Outros países focaram em testes em larga escala, isolamento dos casos positivos, e rastreio e isolamento dos que tiveram contato com casos positivos.
Em Taiwan, Japão, Cingapura, Coreia, partes da China, Suécia e Noruega esta estratégia conteve o alastramento da doença, e reduziu o impacto econômico. Poucos países têm a capacidade de testar-rastrear-isolar dos países asiáticos e escandinavos. A contenção salva vidas e atividades econômicas, mas não permite a formação de imunidade de grupo. Novos surtos da doença são possíveis.
Ausente a capacidade dos asiáticos e escandinavos, a maioria dos países optou por isolamento e distanciamento como recomendado pela Organização Mundial da Saúde. Isto gerou três choques: colapso da demanda, colapso da oferta e iliquidez do sistema financeiro.
Os EUA reagiram adotando medidas equivalentes a 10% do PIB para conter o colapso da demanda. As medidas incluem apoio à renda das famílias (assegurando renda mínima, apoios ao pagamento de alugueis, pagamento de férias por doença, proibição de cortes de eletricidade, gás, água ou outros serviços públicos), ajudas às empresas para manter o emprego, e transferências a Estados, municípios e empresas em necessidade. A Alemanha, guardiã do conservadorismo fiscal europeu, prepara um pacote equivalente a 6-7% do PIB.

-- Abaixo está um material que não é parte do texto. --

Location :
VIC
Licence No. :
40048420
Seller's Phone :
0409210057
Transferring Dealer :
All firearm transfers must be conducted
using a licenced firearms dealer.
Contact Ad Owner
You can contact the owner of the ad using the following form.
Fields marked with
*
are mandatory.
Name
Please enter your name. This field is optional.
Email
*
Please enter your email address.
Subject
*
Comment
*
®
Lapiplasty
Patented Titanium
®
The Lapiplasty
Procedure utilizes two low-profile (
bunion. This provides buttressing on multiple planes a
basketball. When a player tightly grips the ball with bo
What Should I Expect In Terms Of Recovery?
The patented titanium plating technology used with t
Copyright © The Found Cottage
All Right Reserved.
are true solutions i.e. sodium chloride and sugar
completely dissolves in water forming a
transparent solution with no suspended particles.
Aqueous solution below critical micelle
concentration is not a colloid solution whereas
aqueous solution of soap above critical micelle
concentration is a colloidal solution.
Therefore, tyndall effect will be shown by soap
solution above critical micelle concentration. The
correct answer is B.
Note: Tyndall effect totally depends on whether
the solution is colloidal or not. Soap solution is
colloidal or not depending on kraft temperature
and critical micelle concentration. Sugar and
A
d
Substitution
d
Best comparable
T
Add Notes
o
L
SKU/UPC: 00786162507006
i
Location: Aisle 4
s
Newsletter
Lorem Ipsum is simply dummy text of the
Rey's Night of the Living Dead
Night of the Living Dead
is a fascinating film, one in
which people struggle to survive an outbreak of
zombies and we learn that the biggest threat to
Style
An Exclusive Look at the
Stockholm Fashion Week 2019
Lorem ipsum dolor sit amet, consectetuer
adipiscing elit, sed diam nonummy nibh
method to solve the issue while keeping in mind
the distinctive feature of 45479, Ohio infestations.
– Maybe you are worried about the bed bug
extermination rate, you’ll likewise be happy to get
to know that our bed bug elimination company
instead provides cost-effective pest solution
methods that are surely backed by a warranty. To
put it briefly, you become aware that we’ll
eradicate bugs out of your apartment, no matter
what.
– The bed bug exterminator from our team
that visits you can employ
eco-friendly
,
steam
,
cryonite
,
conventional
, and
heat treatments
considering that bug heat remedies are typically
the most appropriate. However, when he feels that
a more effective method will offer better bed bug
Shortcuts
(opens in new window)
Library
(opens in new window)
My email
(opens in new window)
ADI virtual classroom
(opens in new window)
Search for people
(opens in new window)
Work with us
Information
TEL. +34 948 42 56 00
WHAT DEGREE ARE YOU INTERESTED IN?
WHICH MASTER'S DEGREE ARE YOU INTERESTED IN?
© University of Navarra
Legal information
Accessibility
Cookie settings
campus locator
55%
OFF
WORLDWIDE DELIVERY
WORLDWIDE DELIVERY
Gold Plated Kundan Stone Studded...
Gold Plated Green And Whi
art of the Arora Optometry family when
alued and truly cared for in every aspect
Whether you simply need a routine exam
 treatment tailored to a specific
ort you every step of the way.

Para conter colapso da oferta os governos de diferentes países intervieram nas cadeias de produção decidindo que atividades eram proritárias, quais não eram, e tomando decisões rápidas para evitar gargalos de estrangulamento, particularmente no sistema de transportes e saneamento. No Brasil, por exemplo, a colheita da safra deve ter prioridade e exige transporte. Transporte exige caminhoneiros, restaurantes abertos ao longo do caminho, postos de gasolina etc. que devem ficar abertos. Somente o governo federal pode tomar este tipo de decisões.
Para contornar os problemas de liquidez no sistema financeiro os bancos centrais nos EUA e Europa tomaram medidas ousadas, inclusive quase-fiscais: compras maciças de títulos da dívida pública e privada e regulações dos bancos comerciais; limites sobre taxas de juros e restrições sobre o uso dos recursos. Estas regulações variam país por país. Em geral devem permitir atrasos em pagamentos de hipotecas ou outros empréstimos. Estas regulações também reconhecem que em situações de crise não faz sentido diferenciar problemas de liquidez de problemas de solvência e os bancos foram instruídos a estender crédito a empresas em dificuldades e evitar falências.

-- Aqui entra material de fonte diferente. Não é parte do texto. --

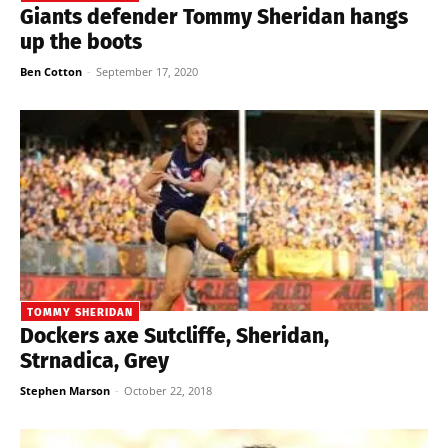
Giants defender Tommy Sheridan hangs
up the boots
Ben Cotton
-
September 17, 2020
TOMMY SHERIDAN
Dockers axe Sutcliffe, Sheridan,
Strnadica, Grey
Stephen Marson
-
October 22, 2018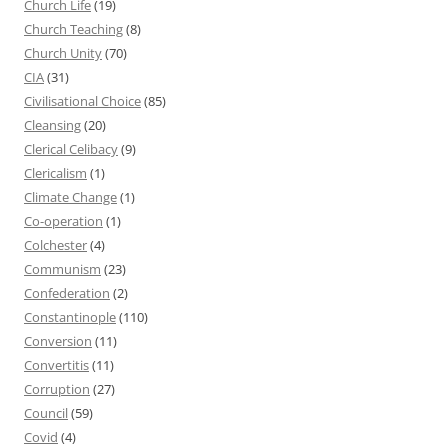
Church Life
(19)
Church Teaching
(8)
Church Unity
(70)
CIA
(31)
Civilisational Choice
(85)
Cleansing
(20)
Clerical Celibacy
(9)
Clericalism
(1)
Climate Change
(1)
Co-operation
(1)
Colchester
(4)
Communism
(23)
Confederation
(2)
Constantinople
(110)
Conversion
(11)
Convertitis
(11)
Corruption
(27)
Council
(59)
Covid
(4)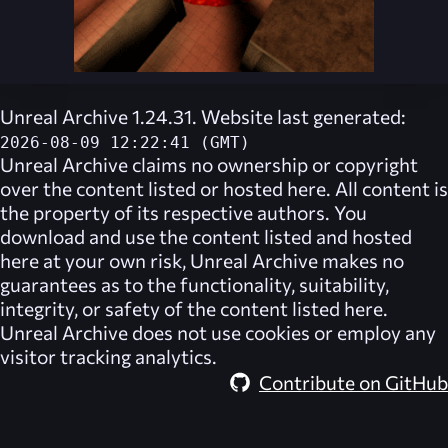
Unreal Archive 1.24.31. Website last generated:
2026-08-09 12:22:41 (GMT)
Unreal Archive
claims no ownership or copyright
over the content listed or hosted here. All content is
the property of its respective authors. You
download and use the content listed and hosted
here at your own risk,
Unreal Archive
makes no
guarantees as to the functionality, suitability,
integrity, or safety of the content listed here.
Unreal Archive
does not use cookies or employ any
visitor tracking analytics.
Contribute on GitHub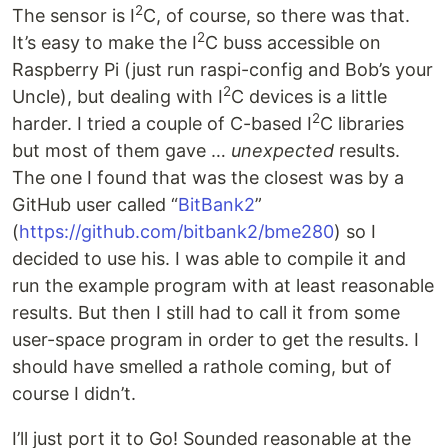
2
The sensor is I
C, of course, so there was that.
2
It’s easy to make the I
C buss accessible on
Raspberry Pi (just run raspi-config and Bob’s your
2
Uncle), but dealing with I
C devices is a little
2
harder. I tried a couple of C-based I
C libraries
but most of them gave …
unexpected
results.
The one I found that was the closest was by a
GitHub user called “
BitBank2
”
(
https://github.com/bitbank2/bme280
) so I
decided to use his. I was able to compile it and
run the example program with at least reasonable
results. But then I still had to call it from some
user-space program in order to get the results. I
should have smelled a rathole coming, but of
course I didn’t.
I’ll just port it to Go! Sounded reasonable at the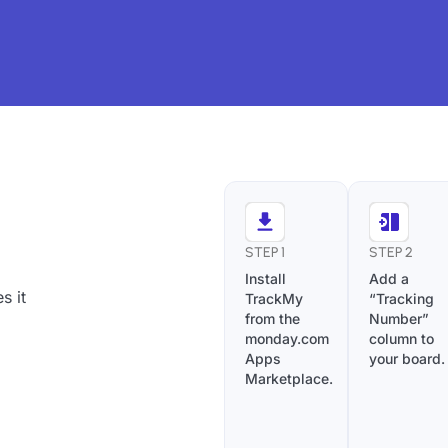
STEP 1
STEP 2
Install
Add a
s it
TrackMy
“Tracking
from the
Number”
monday.com
column to
Apps
your board.
Marketplace.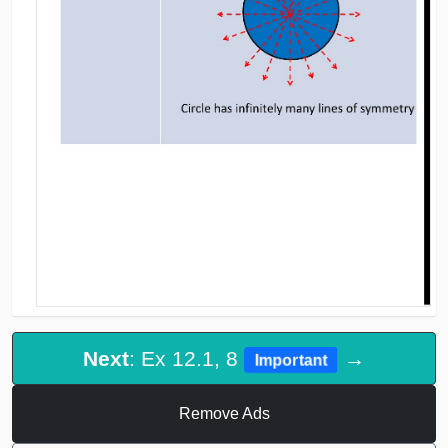
Next
: Ex 12.1, 8
→
Important
Remove Ads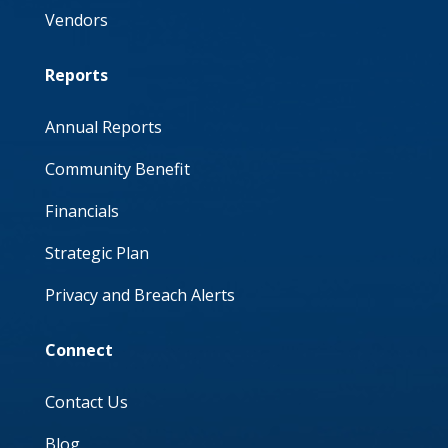
Vendors
Reports
Annual Reports
Community Benefit
Financials
Strategic Plan
Privacy and Breach Alerts
Connect
Contact Us
Blog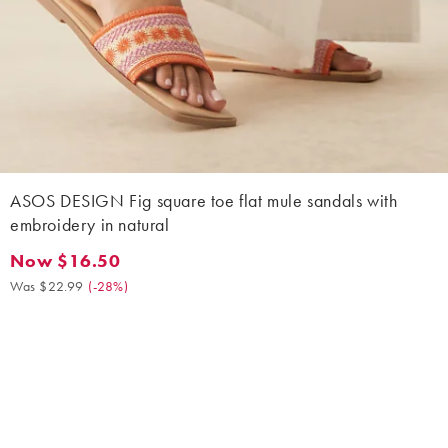
ASOS DESIGN Fig square toe flat mule sandals with
embroidery in natural
Now $16.50
Now $16.50. Was $22.99. (-28%)
Was $22.99
(
-28%
)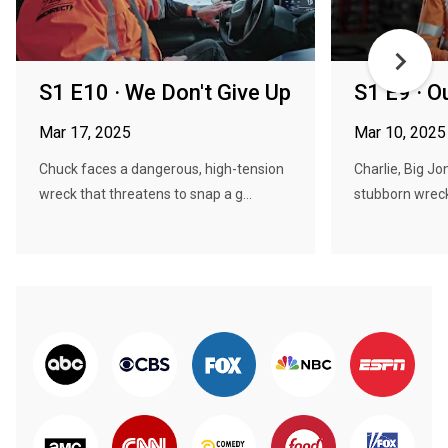
S1 E10 · We Don't Give Up
S1 E9 · O
Mar 17, 2025
Mar 10, 2025
Chuck faces a dangerous, high-tension
Charlie, Big Jo
wreck that threatens to snap a g...
stubborn wreck 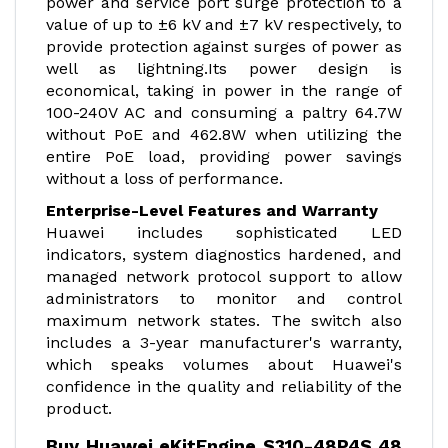
power and service port surge protection to a
value of up to ±6 kV and ±7 kV respectively, to
provide protection against surges of power as
well as lightning.Its power design is
economical, taking in power in the range of
100-240V AC and consuming a paltry 64.7W
without PoE and 462.8W when utilizing the
entire PoE load, providing power savings
without a loss of performance.
Enterprise-Level Features and Warranty
Huawei includes sophisticated LED
indicators, system diagnostics hardened, and
managed network protocol support to allow
administrators to monitor and control
maximum network states. The switch also
includes a 3-year manufacturer's warranty,
which speaks volumes about Huawei's
confidence in the quality and reliability of the
product.
Buy Huawei eKitEngine S310-48P4S 48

No Brasil, enquanto ações sanitárias e atendimento hospitalar devem ser liderados pelos Estados, o governo federal é a única esfera de governo que pode acionar a política fiscal e monetária na escala necessária para fazer face a crise. Três ações são necessárias. A primeira é expansão do gasto público para conter o impacto sobre a renda e o emprego através de medidas tais como:
• Expansão e aumento dos benefícios da Bolsa Família com foco especial nos grupos de empregados sem carteira assinada, empregadas domésticas, ambulantes e pequenos comerciantes. A maioria da população tem renda de menos de 2 salários mínimos e é importante desenvolver programas que cheguem a estas pessoas assim como a grupos vulneráveis e.g. as populações de sem abrigo nos centros urbanos.
• Aumento dos recursos disponíveis no setor de saúde que se confronta com desafios para os quais não foi preparado.
• Programas especiais para preparação das favelas onde moram 13 milhões de pessoas em condições que tornam difícil o distanciamento.
• Expansão de transferências aos Estados e municípios que verão seus recursos minguar num período em que as necessidades aumentam significativamente.
A segunda ação para conter o impacto sobre a oferta, em colaboração com os Estados, o governo federal deveria criar um “Comitê da Crise” para tomar decisões estratégicas, evitar estrangulamentos na circulação de mercadorias e minimizar colapsos de oferta ou demanda. Este Comitê deveria também decidir como realocar recursos ociosos para setores estratégicos que movem a economia e permitam aproximar a estrutura da demanda à estrutura da oferta.
Terceiro, para manter a liquidez, a política monetária e creditícia deve ser acionada como o foi nos EUA e Europa: taxa Selic a zero, linhas de crédito às micro, pequenas e medias empresas e aos Estados e municípios a taxas de juros zero, e compras de títulos públicos e privados. Será também importante controlar juros cobrados ao consumidor e empresas que continuam exorbitantes. Os lucros anormais do setor financeiro dos últimos anos devem ser contidos.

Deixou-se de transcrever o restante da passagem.